Note: The higher you raise the rear wheels, the more accurate your calculations (scales indicate a small change in weight less accurate than a bigger change). But keep in mind that for safety and practical reasons you can't go much higher than 25 inches (approx. 65 cm), depending on the vehicle's wheelbase and front overhang.

Now, read both scales under the front wheels and measure the exact difference in height between the front wheels and rear wheels. Make sure you have tire pressures set right, and weight of driver + helmet, on-board fire extinguisher, fuel, etc. are all accounted for. If you are the driver and the technician, a couple of bags of blast media, or anything else resembling your weight in the driver seat will do.

 

IMPORTANT:

When "CG-Height" is used for (re)designing a brake system for a vehicle that is meant to carry more than just a driver, his/her helmet and the other necessities that are usually found in race cars, always load it up with the maximum weight it is allowed to carry! (look up its GVWR in the owners manual, if available).
Spread the load the way you would most likely do when loading the vehicle up to its maximum operating weight.

At its maximum weight, a vehicle still has to be able to decelerate as fast as its tires allow (emergency stop, for example), without creating a situation for the driver in which it is hard to apply the required pressure to the brake pedal.

 

NOTE:

If you lift the rear end of a car, weight transfers from the rear to the front, theoretically¹ resulting in a lower ride height in the front and extended rear springs. So, for more precise results, specifically on high centered/soft suspension vehicles, some people consider locking the ride height. You can achieve this with shock replacements made from flat bar, tubing, etc., or by welding up a set of old shock absorbers (see WARNING below!). Make your welding marks while the car is in horizontal position, on a smooth surface (a four post lift would be ideal) and with all other conditions (tire pressure, driver + helmet, on-board fire extinguisher, fuel, etc.) right. If you work on a car with stiff springs (in relation to its weight!), you will not notice any difference (front/rear) if you compare the raised ride height with the horizontal ride height.

¹ The weight shift will most likely not be enough to overcome friction between the suspension parts and therefore will not change ride height. A simple measurement between tire and fender before and after will show you whether this is the case or not.
Even in the theoretical case of a friction free suspension, the change in ride height front and rear, caused by the weight transfer, will not be enough to have a measurable effect on the calculated CG-Height, when measured on a sports car or race car (with a possible exception for Baja racers and other high centered/soft suspension vehicles).

 

WARNING:

Do not weld on any shock absorber before depressurizing and draining it in accordance to the instructions of its manufacturer (see documentation that came with the shocks, or contact manufacturer). Heating up a gas or liquid in a closed container can cause a potentially fatal explosion.

 

THOUGHTS:

The CG of an object is the point where all its mass seems to be concentrated.

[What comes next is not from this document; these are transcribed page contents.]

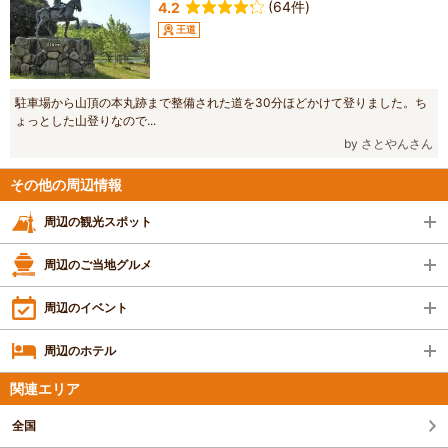
(64件)
4.2
王道
駐車場から山頂の本丸跡まで整備された道を30分ほどかけて登りました。ち
ょっとした山登りなので...
by さとやんさん
その他の周辺情報
周辺の観光スポット
周辺のご当地グルメ
周辺のイベント
周辺のホテル
関連エリア
全国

One way to give a vehicle more stability is to lower the position of its CG.

 

You can calculate CG Height like this: Y_CG = (B • (W_FR – W_F) / (W_T • Tan α)) + R_T
Or enter your numbers in the "CG Height Calculator" above, and let your computer do the work.

YCG	= Distance from Center of Gravity to ground (= "CG Height")
B	= Wheelbase
WFR	= Weight measured under both front tires while rear of car is raised
WF	= Weight measured under both front tires while car is horizontally level
WT	= Total weight of car (= WF + WR)
Tan α	= h / √(B² – h²)       h = vertical distance that rear wheels have been raised
RT	= Rolling radius of front tires or rear tires when RTF = RTR
	If RTF ≠ RTR then RT = RTF when rear is raised (RT = RTR if front is raised)

 

TIP:

Sometimes it's more practical to raise the front wheels instead of the rear wheels (cars with a long front overhang and short(er) overhang in the rear). If you do that, you can still use these calculators, as long as you interchange W_F and W_R, and use W_RF instead of W_FR (and R_TR instead of R_TF in case front and rear tires have different outside diameters).